What is needed = Each record below should be returned exactly, with its pictures left out.

[Data for this task — start]

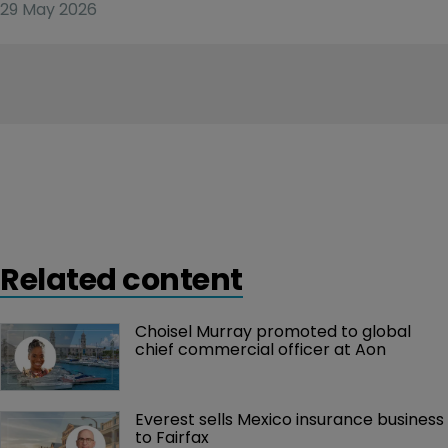
29 May 2026
Related content
Choisel Murray promoted to global 
chief commercial officer at Aon
Everest sells Mexico insurance business 
to Fairfax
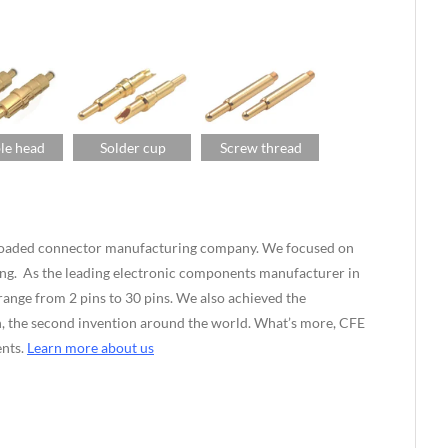
le head
Solder cup
Screw thread
g-loaded connector manufacturing company. We focused on
ng. As the leading electronic components manufacturer in
nge from 2 pins to 30 pins. We also achieved the
ian, the second invention around the world. What’s more, CFE
ents.
Learn more about us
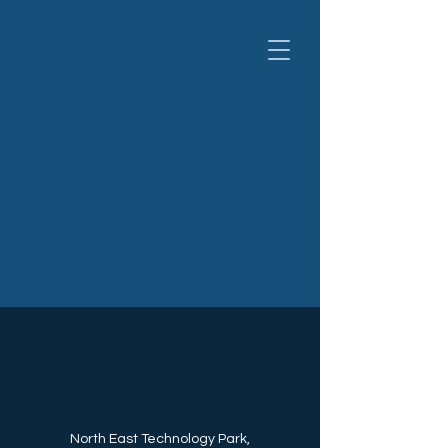
North East Technology Park,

[Data for this task — finish]

Answer space =
29 May 2026
Related content
Choisel Murray promoted to global 
chief commercial officer at Aon
Everest sells Mexico insurance business 
to Fairfax
le head
Solder cup
Screw thread
g-loaded connector manufacturing company. We focused on
ng. As the leading electronic components manufacturer in
nge from 2 pins to 30 pins. We also achieved the
ian, the second invention around the world. What’s more, CFE
ents.
Learn more about us
North East Technology Park,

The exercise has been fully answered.